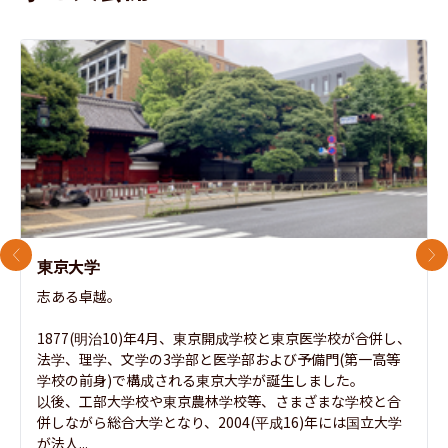
前のスライド
次
東京大学
志ある卓越。

1877(明治10)年4月、東京開成学校と東京医学校が合併し、
法学、理学、文学の3学部と医学部および予備門(第一高等
学校の前身)で構成される東京大学が誕生しました。

以後、工部大学校や東京農林学校等、さまざまな学校と合
併しながら総合大学となり、2004(平成16)年には国立大学
が法人...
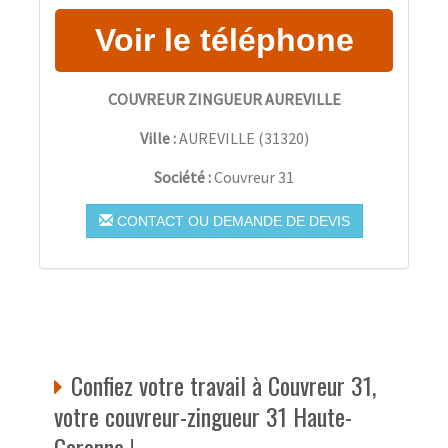
COUVREUR ZINGUEUR AUREVILLE
Ville :
AUREVILLE
(
31320
)
Société :
Couvreur 31
CONTACT OU DEMANDE DE DEVIS
Confiez votre travail à Couvreur 31,
votre couvreur-zingueur 31 Haute-
Garonne !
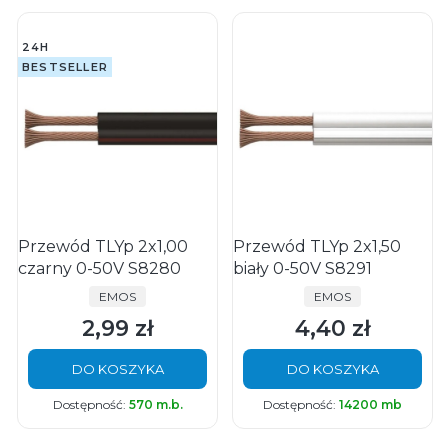
24H
BESTSELLER
Przewód TLYp 2x1,00
Przewód TLYp 2x1,50
czarny 0-50V S8280
biały 0-50V S8291
PRODUCENT
PRODUCENT
EMOS
EMOS
2,99 zł
4,40 zł
Cena
Cena
DO KOSZYKA
DO KOSZYKA
Dostępność:
570 m.b.
Dostępność:
14200 mb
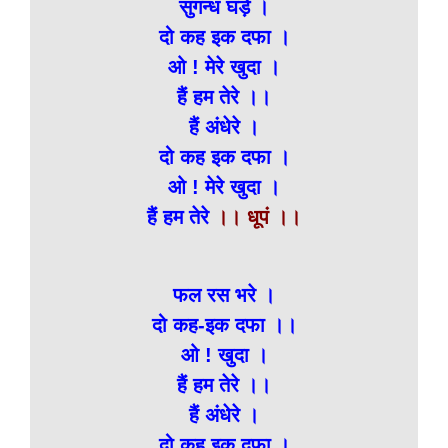
सुगन्ध घड़े ।
दो कह इक दफा ।
ओ ! मेरे खुदा ।
हैं हम तेरे ।।
हैं अंधेरे ।
दो कह इक दफा ।
ओ ! मेरे खुदा ।
हैं हम तेरे
।। धूपं ।।
फल रस भरे ।
दो कह-इक दफा ।।
ओ ! खुदा ।
हैं हम तेरे ।।
हैं अंधेरे ।
दो कह इक दफा ।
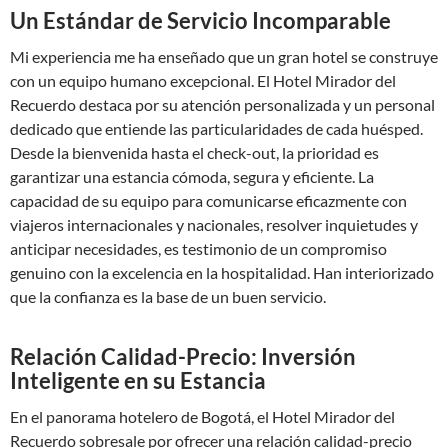
Un Estándar de Servicio Incomparable
Mi experiencia me ha enseñado que un gran hotel se construye
con un equipo humano excepcional. El Hotel Mirador del
Recuerdo destaca por su atención personalizada y un personal
dedicado que entiende las particularidades de cada huésped.
Desde la bienvenida hasta el check-out, la prioridad es
garantizar una estancia cómoda, segura y eficiente. La
capacidad de su equipo para comunicarse eficazmente con
viajeros internacionales y nacionales, resolver inquietudes y
anticipar necesidades, es testimonio de un compromiso
genuino con la excelencia en la hospitalidad. Han interiorizado
que la confianza es la base de un buen servicio.
Relación Calidad-Precio: Inversión
Inteligente en su Estancia
En el panorama hotelero de Bogotá, el Hotel Mirador del
Recuerdo sobresale por ofrecer una relación calidad-precio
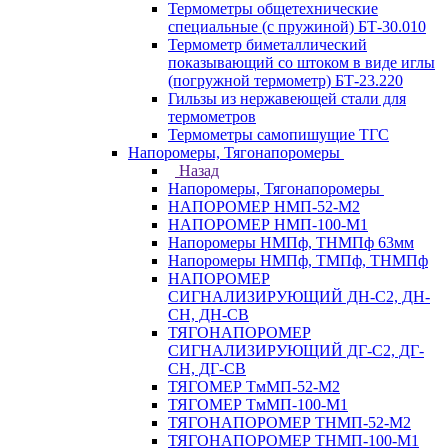
Термометры общетехнические
специальные (с пружиной) БТ-30.010
Термометр биметаллический
показывающий со штоком в виде иглы
(погружной термометр) БТ-23.220
Гильзы из нержавеющей стали для
термометров
Термометры самопишущие ТГС
Напоромеры, Тягонапоромеры
Назад
Напоромеры, Тягонапоромеры
НАПОРОМЕР НМП-52-М2
НАПОРОМЕР НМП-100-М1
Напоромеры НМПф, ТНМПф 63мм
Напоромеры НМПф, ТМПф, ТНМПф
НАПОРОМЕР
СИГНАЛИЗИРУЮЩИЙ ДН-С2, ДН-
СН, ДН-СВ
ТЯГОНАПОРОМЕР
СИГНАЛИЗИРУЮЩИЙ ДГ-С2, ДГ-
СН, ДГ-СВ
ТЯГОМЕР ТмМП-52-М2
ТЯГОМЕР ТмМП-100-М1
ТЯГОНАПОРОМЕР ТНМП-52-М2
ТЯГОНАПОРОМЕР ТНМП-100-М1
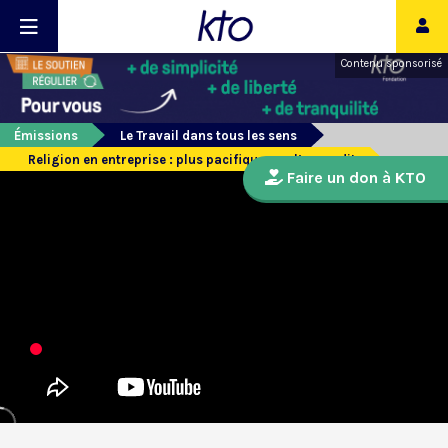
Contenu sponsorisé
Émissions
Le Travail dans tous les sens
Religion en entreprise : plus pacifique que l’on ne dit
Faire un don à KTO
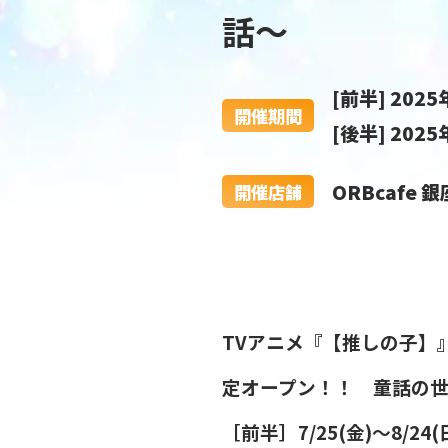
話〜
[前半] 202
開催期間
[後半] 202
ORBcafe 
開催店舗
TVアニメ『【推しの子】
定オープン！！ 童話の
［前半］7/25(金)〜8/2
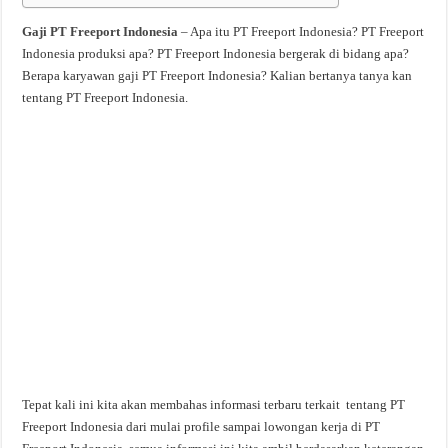
Gaji PT Freeport Indonesia
– Apa itu PT Freeport Indonesia? PT Freeport
Indonesia produksi apa? PT Freeport Indonesia bergerak di bidang apa?
Berapa karyawan gaji PT Freeport Indonesia? Kalian bertanya tanya kan
tentang PT Freeport Indonesia.
Tepat kali ini kita akan membahas informasi terbaru terkait tentang PT
Freeport Indonesia dari mulai profile sampai lowongan kerja di PT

Goal of the exercise: Reproduce verbatim the opening line of the material and every line after it, up to and including the line with "Confiez votre travail", but no pictures.

Response:
前のスライド
次
東京大学
志ある卓越。

1877(明治10)年4月、東京開成学校と東京医学校が合併し、
法学、理学、文学の3学部と医学部および予備門(第一高等
学校の前身)で構成される東京大学が誕生しました。

以後、工部大学校や東京農林学校等、さまざまな学校と合
併しながら総合大学となり、2004(平成16)年には国立大学
が法人...
COUVREUR ZINGUEUR AUREVILLE
Ville :
AUREVILLE
(
31320
)
Société :
Couvreur 31
CONTACT OU DEMANDE DE DEVIS
Confiez votre travail à Couvreur 31,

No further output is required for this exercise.